How to use event follow-up in your outreach plans

by | Aug 8, 2019 | Strategy

Churches have a mission to reach more people with the gospel message. At the core of all of this is RELATIONSHIP. Outreach events offer an opportunity to begin those new relationships by making new connections. I’ll go over how good follow-up shows you care, what to say, and the best way to get those messages out.

Need fall event ideas? Here are a few to get you started!

Giving helpful information shows you care.

Putting on events takes time, money, energy from staff and volunteers alike. Whether it’s a community cookout or a formal conference, you have an opportunity to truly change someone’s life! 

You do this by thinking about what comes after the event: getting to know your church family better. Some communicators call these “micro-conversions” or “micro-commitments.” The idea here is to ask for the next, small step that will move them along the path of coming to visit you for a worship service. 

An excellent way to do this is by giving, not taking. Providing something of value that makes sense to who they are and where they are, using the event as a starting point for these new relationships.

What to say in your event follow-up

Think of your attendees. They are your audience, and you need to provide them with helpful information related to the event. Write out what you want to say to your guests both before and after they attend.

Before the event, this looks like: 

  • registration confirmation,
  • event day details,
  • event reminder,
  • giveaways or some other promotion (if this makes sense for your event and church). 

After the event, this includes: 

  • thank you for coming, 
  • event highlights,
  • link to helpful, related content your church has created previously (podcast, video, etc.);
  • link to custom follow-up content.

Get your messages out

You’ve written out valuable information, specific to the attendees. Now it’s time to switch over to the how. 

Social media is a great place to promote your event and attract people. However, I wouldn’t recommend relying on it for your pre- and post-event communication. With any social media, you’re working on off of someone else’s connection. You don’t own that access. Transitioning communication from social to space you completely own is where getting contact information is so helpful. Once you get their info, you have it! A direct line to speak directly to them!

Put in place a step-by-step communications process before the event. When you are ready, all you have to do is go! It’s way too easy to put it off and say you’ll do it later on. And then be tired and not do it at all. The more you can automate, the better.

Text messages for follow-up

People read text messages. With an open rate in the mid-to-high 90% range, you can’t ignore that it works. You’ll want to use a text messaging provider so you can manage the list and messages that go out. Many opportunities exist for using text as an overall communications tool. If you want to use this tool with other areas (ideas: new visitors, volunteers, etc.), it’s a great add-on.

Let’s go back to the before and after event messages discussed earlier. Text is a great way to send quick confirmations, reminders, and links to any extra content.

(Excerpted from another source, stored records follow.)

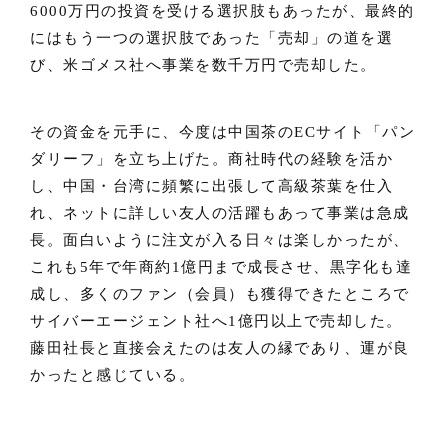
6000万円の投資を受ける選択肢もあったが、最終的
にはもう一つの選択肢であった「売却」の道を選
び、米ゴメス社へ事業を数千万円で売却した。
その資金を元手に、今度は中国茶のECサイト「パン
ダリーフ」を立ち上げた。商社時代の経験を活か
し、中国・台湾に頻繁に出張して高級茶葉を仕入
れ、ネットに詳しい友人の活躍もあって事業は急成
長。面白いように注文が入る日々は楽しかったが、
これも5年で年商約1億円まで成長させ、黒字化も達
成し、多くのファン（会員）も獲得できたところで
サイバーエージェント社へ1億円以上で売却した。
藤田社長と直接会えたのは友人の縁であり、運が良
かったと感じている。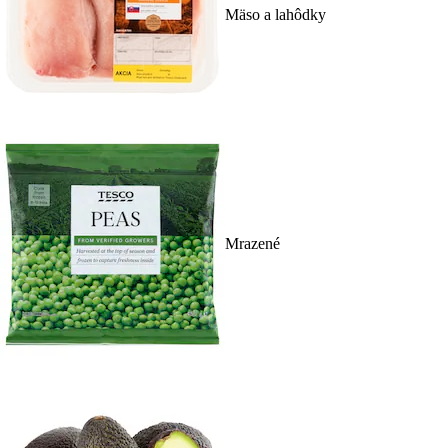
Mäso a lahôdky
Mrazené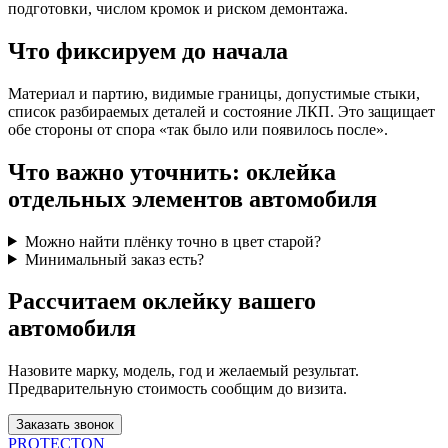
подготовки, числом кромок и риском демонтажа.
Что фиксируем до начала
Материал и партию, видимые границы, допустимые стыки,
список разбираемых деталей и состояние ЛКП. Это защищает
обе стороны от спора «так было или появилось после».
Что важно уточнить: оклейка
отдельных элементов автомобиля
Можно найти плёнку точно в цвет старой?
Минимальный заказ есть?
Рассчитаем оклейку вашего
автомобиля
Назовите марку, модель, год и желаемый результат.
Предварительную стоимость сообщим до визита.
Заказать звонок
PROTECTON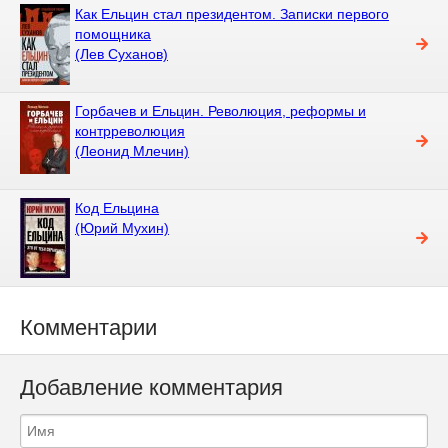
Как Ельцин стал президентом. Записки первого
помощника
(Лев Суханов)
Горбачев и Ельцин. Революция, реформы и
контрреволюция
(Леонид Млечин)
Код Ельцина
(Юрий Мухин)
Комментарии
Добавление комментария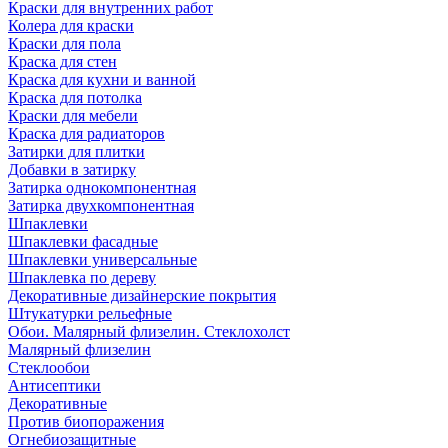
Краски для внутренних работ
Колера для краски
Краски для пола
Краска для стен
Краска для кухни и ванной
Краска для потолка
Краски для мебели
Краска для радиаторов
Затирки для плитки
Добавки в затирку
Затирка однокомпонентная
Затирка двухкомпонентная
Шпаклевки
Шпаклевки фасадные
Шпаклевки универсальные
Шпаклевка по дереву
Декоративные дизайнерские покрытия
Штукатурки рельефные
Обои. Малярный флизелин. Стеклохолст
Малярный флизелин
Стеклообои
Антисептики
Декоративные
Против биопоражения
Огнебиозащитные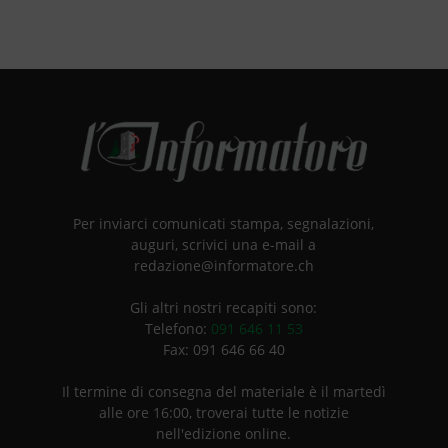
Per inviarci comunicati stampa, segnalazioni,
auguri, scrivici una e-mail a
redazione@informatore.ch
Gli altri nostri recapiti sono:
Telefono:
091 646 11 53
Fax: 091 646 66 40
Il termine di consegna del materiale è il martedì
alle ore 16:00, troverai tutte le notizie
nell'edizione online.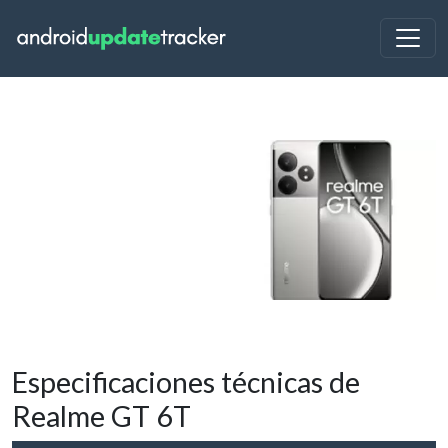
Especificaciones técnicas de
Realme GT 6T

If you’re looking for a texting provider, I’ve been impressed with Text In Church as a partner. They offer excellent service and provide templates and other ideas to help you connect with people from potential guests to those already attending regularly. (Yup, we’re affiliates. We’re also picky about who we partner with and don’t endorse just any company.)

Email for follow-up

Email remains a longstanding, effective method of communication. Keep using it! Relative to text, email does have a lower open rate. To encourage people to open, let them know that you’ll be sending them reminders and other helpful information when you collect their contact info.

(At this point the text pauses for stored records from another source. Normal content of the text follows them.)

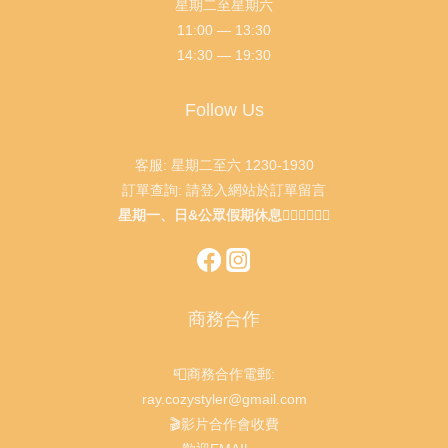
星期二至星期六
11:00 — 13:30
14:30 — 19:30
Follow Us
客服: 星期二至六 1230-1930
訂單查詢: 請登入網站於訂單留言
星期一、日&公眾假期休息🙇🏻‍♂️🙇🏻‍♀️
商務合作
📮商務合作電郵:
ray.cozystyler@gmail.com
🎬影片合作會收費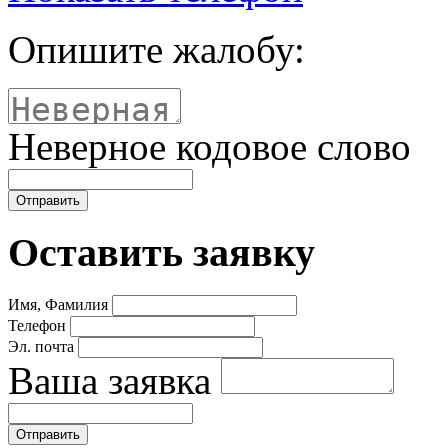
Опишите жалобу:
Неверное кодовое слово
Оставить заявку
Имя, Фамилия
Телефон
Эл. почта
Ваша заявка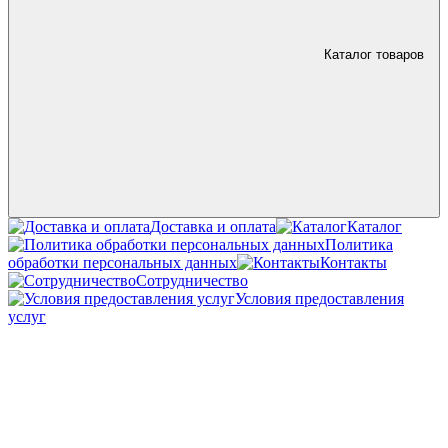
Каталог товаров
Доставка и оплата
Каталог
Политика
обработки персональных данных
Контакты
Сотрудничество
Условия предоставления
услуг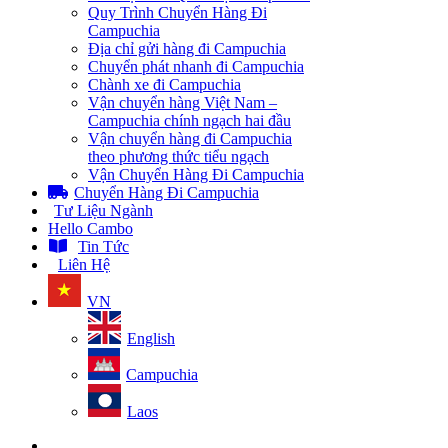
Quy Trình Chuyển Hàng Đi
Campuchia
Địa chỉ gửi hàng đi Campuchia
Chuyển phát nhanh đi Campuchia
Chành xe đi Campuchia
Vận chuyển hàng Việt Nam –
Campuchia chính ngạch hai đầu
Vận chuyển hàng đi Campuchia
theo phương thức tiểu ngạch
Vận Chuyển Hàng Đi Campuchia
Chuyển Hàng Đi Campuchia
Tư Liệu Ngành
Hello Cambo
Tin Tức
Liên Hệ
VN
English
Campuchia
Laos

While emails tend to be read on mobile devices, people expect it to have more content than a text message. Email provides an excellent space for more in-depth, engaging content (videos, longer reads, etc.)

Note of caution: unless you have specifically included an OPT-IN option to include them on your regular email newsletters or text messages, do NOT add them. Legally, this goes against CAN-SPAM laws. As a person, it’s just annoying, and it can hurt that initial level of trust they established with you by giving their contact information. Don’t abuse it! Ok, off my soapbox.

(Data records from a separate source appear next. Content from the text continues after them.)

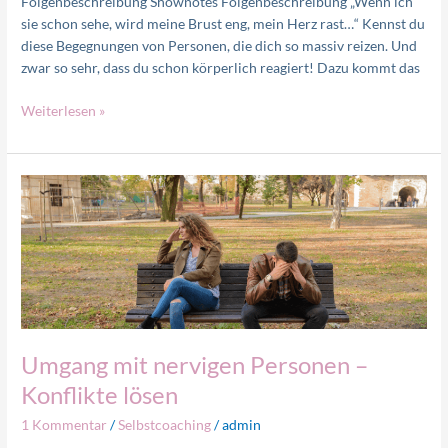
Folgenbeschreibung Shownotes Folgenbeschreibung „Wenn ich
sie schon sehe, wird meine Brust eng, mein Herz rast…“ Kennst du
diese Begegnungen von Personen, die dich so massiv reizen. Und
zwar so sehr, dass du schon körperlich reagiert! Dazu kommt das
Weiterlesen »
Umgang
mit
nervigen
Personen
–
Konflikte
lösen
Umgang mit nervigen Personen –
Konflikte lösen
1 Kommentar
/
Selbstcoaching
/
admin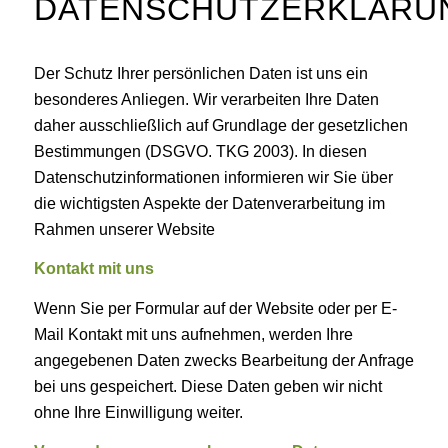
DATENSCHUTZERKLÄRU
Der Schutz Ihrer persönlichen Daten ist uns ein
besonderes Anliegen. Wir verarbeiten Ihre Daten
daher ausschließlich auf Grundlage der gesetzlichen
Bestimmungen (DSGVO. TKG 2003). In diesen
Datenschutzinformationen informieren wir Sie über
die wichtigsten Aspekte der Datenverarbeitung im
Rahmen unserer Website
Kontakt mit uns
Wenn Sie per Formular auf der Website oder per E-
Mail Kontakt mit uns aufnehmen, werden Ihre
angegebenen Daten zwecks Bearbeitung der Anfrage
bei uns gespeichert. Diese Daten geben wir nicht
ohne Ihre Einwilligung weiter.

Example follow-up plan for new mom’s event.

Let’s look at a hypothetical example that shows how a church may use email and text to engage someone before and after the event.

Contact information collected with registration:

  • The form includes fields for their email and phone number.
  • Checkbox with “yes, I would like to receive text messages about this event.”
  • Checkbox with “yes, I would like to receive emails about this event.”

Before the event:

  • Email: Confirmation that includes a message from one of the speakers welcoming them and encouraging them.
  • Text: Confirmation of their registration, and close with a landing page link to more event info and related content.
  • Text or Email: Reminder the day before. Include information about what they should bring. A testimonial message from a past attendee is a great way to get them excited about attending (and helps reduce no-shows!)

After the event:

  • Email: thank them for coming, send them a link to a 5-day devotional series for new moms.
  • Text: Wednesday before, invite them to experience your Sunday worship service. Be sure to mention the free coffee, child-friendly atmosphere, and free childcare should they need it.
All of those messages make sense as natural next steps. The messages come from you, from the church. However, they focus on meeting the needs of the recipient.

Good follow-up shows you care. That’s what we’re called to do as a part of the church. Email and text merely represent modern tools we can use to reach out, make connections, and start developing relationships.